70Les nombreuses et importantes évolutions dans les relations du Bundesverfassungsgericht aux institutions européennes se rattachent sans difficulté à celles que l’on a observées dans les autres matières. Il s’y mêlent, de la même manière, les visées institutionnelles et le souci de fonder un ordre constitutionnel unitaire, hégémonique autant qu’homogène. La cohérence apportée par l’ordre de valeurs et par une réflexion d’apparence scientifique (notamment en ce qu’elle est fondée sur des concepts) relève de ce souci, et permet de renforcer la position institutionnelle, en n’abandonnant de pouvoirs que ce qu’il est nécessaire d’abandonner (reconnaissance a minima de l’UE, forcée de la CEDH), et en ne renforçant d’autres institutions que tant que cela n’amoindrit pas l’emprise que le tribunal exerce sur elles (voir ainsi le cas du Bundestag).

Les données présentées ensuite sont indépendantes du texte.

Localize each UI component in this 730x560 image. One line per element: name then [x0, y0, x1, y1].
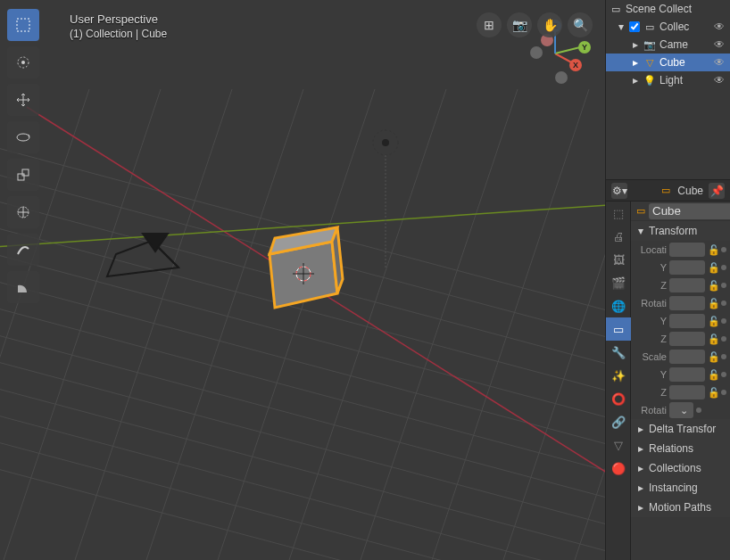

71Les intentions qui président à cette conception du droit constitutionnel sont sans doute louables. Il y avait, à l’origine, la volonté d’établir un tribunal suffisamment respecté pour pouvoir réellement protéger les droits fondamentaux des individus, il y a toujours l’idée que considérer la constitution comme l’expression d’une décision cohérente permet de les protéger d’une manière plus efficace et plus large. Dans les faits, donc, le contrôle de constitutionnalité à la mode allemande permet, au bénéfice des individus, des avancées dont pourraient seulement rêver les justiciables français. Cela ne va pas, cependant, sans une certaine perte de légitimité pour l’opinion et le combat politiques. En mêlant sans cesse le politique et le juridique, plutôt en prétendant intégrer le politique et le juridique dans une sphère scientifique relevant du vrai plutôt que de la décision, le Bundesverfassungsgericht ne renforce pas l’aura des autres organes. Tout à son « besoin de sens, un besoin dramatiquement élevé »108 qui le conduit à cette jurisprudence si marquée par le souci d’un ordre de valeurs, il semble qu’il contribue à nourrir le fantasme d’un homme providentiel – ici d’une institution – qui paraît souvent, dans les démocraties ennuyées, la plus tranquille des solutions.